Coming over the stone cap of the Burren for Christmas in the seventies in my dear departed Ann's native Ennistymon, there came a special stretch outside fabled Kilfenora where you saw the Atlantic and the edges of the Cliffs of Moher and all the farming homes huddled down against the chill of Christmas Eve, the fat plumes of turf smoke from all their chimneys and, above all, the big red Christmas candles in the front windows of each and every one of them as a signal of welcome to the Child.
It was a sight that used almost bring tears to my eyes every year because of its sheer beauty but also, when I think of it, even though I was then digging into my late thirties, I was still a child at this time of year yet, and I was going to my wife's home for Christmas, not to my own hearth in Fermanagh away up north.
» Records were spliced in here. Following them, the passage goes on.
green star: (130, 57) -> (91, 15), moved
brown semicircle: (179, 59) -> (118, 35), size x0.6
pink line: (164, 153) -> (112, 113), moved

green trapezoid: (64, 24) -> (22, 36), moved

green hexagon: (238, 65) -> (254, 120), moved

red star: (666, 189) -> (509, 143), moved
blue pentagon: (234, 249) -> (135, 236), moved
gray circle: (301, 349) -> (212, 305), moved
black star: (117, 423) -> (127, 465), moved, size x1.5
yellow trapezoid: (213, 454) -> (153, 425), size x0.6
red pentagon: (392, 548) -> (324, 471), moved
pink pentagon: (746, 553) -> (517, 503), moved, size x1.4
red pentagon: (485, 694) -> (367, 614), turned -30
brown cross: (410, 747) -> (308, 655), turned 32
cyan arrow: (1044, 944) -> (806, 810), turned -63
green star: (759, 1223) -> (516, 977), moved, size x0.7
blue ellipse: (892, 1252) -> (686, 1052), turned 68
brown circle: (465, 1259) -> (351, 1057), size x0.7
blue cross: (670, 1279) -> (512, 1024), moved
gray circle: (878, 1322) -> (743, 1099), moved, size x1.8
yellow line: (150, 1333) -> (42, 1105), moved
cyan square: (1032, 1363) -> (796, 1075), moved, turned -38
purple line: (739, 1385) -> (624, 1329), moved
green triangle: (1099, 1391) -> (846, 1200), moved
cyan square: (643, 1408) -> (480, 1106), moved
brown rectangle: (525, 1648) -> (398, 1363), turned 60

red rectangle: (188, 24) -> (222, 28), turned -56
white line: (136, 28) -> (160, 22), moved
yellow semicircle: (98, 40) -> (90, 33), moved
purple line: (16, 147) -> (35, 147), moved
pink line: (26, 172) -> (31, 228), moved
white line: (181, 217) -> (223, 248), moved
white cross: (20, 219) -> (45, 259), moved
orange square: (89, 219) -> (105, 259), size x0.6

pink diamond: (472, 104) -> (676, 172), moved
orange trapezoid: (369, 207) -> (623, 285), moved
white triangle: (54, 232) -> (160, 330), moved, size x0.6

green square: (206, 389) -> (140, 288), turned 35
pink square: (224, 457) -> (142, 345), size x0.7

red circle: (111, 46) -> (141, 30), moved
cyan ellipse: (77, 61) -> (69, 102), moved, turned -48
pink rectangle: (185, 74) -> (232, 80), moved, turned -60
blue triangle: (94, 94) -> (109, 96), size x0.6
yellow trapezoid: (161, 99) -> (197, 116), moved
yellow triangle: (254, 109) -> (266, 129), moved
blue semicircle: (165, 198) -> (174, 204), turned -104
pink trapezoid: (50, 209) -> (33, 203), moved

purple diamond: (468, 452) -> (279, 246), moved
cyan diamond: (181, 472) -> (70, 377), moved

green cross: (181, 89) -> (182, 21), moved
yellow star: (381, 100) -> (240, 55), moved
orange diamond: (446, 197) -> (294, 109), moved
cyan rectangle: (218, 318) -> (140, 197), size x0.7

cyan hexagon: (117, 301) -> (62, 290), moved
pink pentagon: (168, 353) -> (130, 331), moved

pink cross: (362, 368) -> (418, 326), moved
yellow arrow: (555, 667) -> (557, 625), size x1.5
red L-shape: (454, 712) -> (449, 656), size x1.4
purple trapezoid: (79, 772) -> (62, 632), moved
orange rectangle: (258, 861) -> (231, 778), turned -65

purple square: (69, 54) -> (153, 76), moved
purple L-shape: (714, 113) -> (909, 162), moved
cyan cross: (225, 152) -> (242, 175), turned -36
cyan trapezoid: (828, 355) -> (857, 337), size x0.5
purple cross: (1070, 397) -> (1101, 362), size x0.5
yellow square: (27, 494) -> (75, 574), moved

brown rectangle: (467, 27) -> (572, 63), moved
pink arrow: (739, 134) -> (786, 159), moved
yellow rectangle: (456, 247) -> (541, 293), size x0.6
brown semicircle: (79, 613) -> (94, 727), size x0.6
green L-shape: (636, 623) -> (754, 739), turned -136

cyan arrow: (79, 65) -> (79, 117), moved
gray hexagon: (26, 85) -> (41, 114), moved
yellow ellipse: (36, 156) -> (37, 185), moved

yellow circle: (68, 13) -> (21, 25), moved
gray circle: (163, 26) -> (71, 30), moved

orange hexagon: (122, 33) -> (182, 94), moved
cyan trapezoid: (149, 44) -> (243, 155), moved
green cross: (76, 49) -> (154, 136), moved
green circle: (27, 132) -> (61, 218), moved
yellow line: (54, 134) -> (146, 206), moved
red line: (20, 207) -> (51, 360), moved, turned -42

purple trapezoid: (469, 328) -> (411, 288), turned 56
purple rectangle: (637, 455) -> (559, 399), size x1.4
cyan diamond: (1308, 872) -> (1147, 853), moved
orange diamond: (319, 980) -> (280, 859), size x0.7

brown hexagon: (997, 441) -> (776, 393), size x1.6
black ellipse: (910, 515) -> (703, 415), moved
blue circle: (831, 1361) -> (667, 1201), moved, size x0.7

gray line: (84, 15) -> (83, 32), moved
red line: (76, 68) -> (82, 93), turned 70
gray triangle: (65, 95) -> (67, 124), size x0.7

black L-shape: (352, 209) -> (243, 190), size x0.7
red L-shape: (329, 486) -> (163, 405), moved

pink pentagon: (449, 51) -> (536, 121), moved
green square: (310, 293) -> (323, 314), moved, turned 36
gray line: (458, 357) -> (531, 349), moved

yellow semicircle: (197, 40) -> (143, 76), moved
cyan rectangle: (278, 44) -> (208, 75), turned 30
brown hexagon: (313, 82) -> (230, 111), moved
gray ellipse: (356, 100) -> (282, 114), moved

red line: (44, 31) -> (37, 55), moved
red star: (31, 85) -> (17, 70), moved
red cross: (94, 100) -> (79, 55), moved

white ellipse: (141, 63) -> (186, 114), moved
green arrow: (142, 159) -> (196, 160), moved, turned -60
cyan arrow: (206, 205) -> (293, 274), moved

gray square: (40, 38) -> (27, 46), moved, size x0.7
And even as we played and chatted with our own excited brood, I was back home at the age of eight beside Sandy and Mary hanging up my stocking on the mantelpiece for Santa Claus.
Heading for 40 years later, my own children now helping my grandchildren hang up their stockings, there is still a little place inside my cracked head where I am 10 and believe in Santa Claus. It is one of the beauties of the season that I think we all have that small mental niche buried away behind all the scars inflicted by the world that kills so many of the fairytales and eventually executes so many of our pure innocences; extinguishes the most of the sparks in our wide eyes.
We had a family gathering in Galway at the start of Christmas week. It was to exchange gifts and love, to reinforce the pull of blood and breed, to allow the grandchildren to look at Dado and whisperingly ask their mothers if this silvery bearded one was at all connected to Santa Claus. (It is my inevitable response that we are cousins on my father's side, and if they have been good I will put in a good word for them!)
And with Galway Bay gleaming on a frosty night outside Scobie's front window, we were all warm and fulfilled and happy until it came to that point in the evening when all the little ones were getting tired, and it was time to kiss them and to go back home again to Clare, again over the stone cap of the Burren like so many years before.
I know that there are less simple big red candles burning in the Christmas windows nowadays. It is a changed world, and property insurance has intervened in many cases. It has snuffed out a lot of wicks.
What has replaced the candles in this New Ireland are gardens filled with neon gnomes and reindeer, giant sleighs resting on rooves, all manner of flashing multi-colored illuminations.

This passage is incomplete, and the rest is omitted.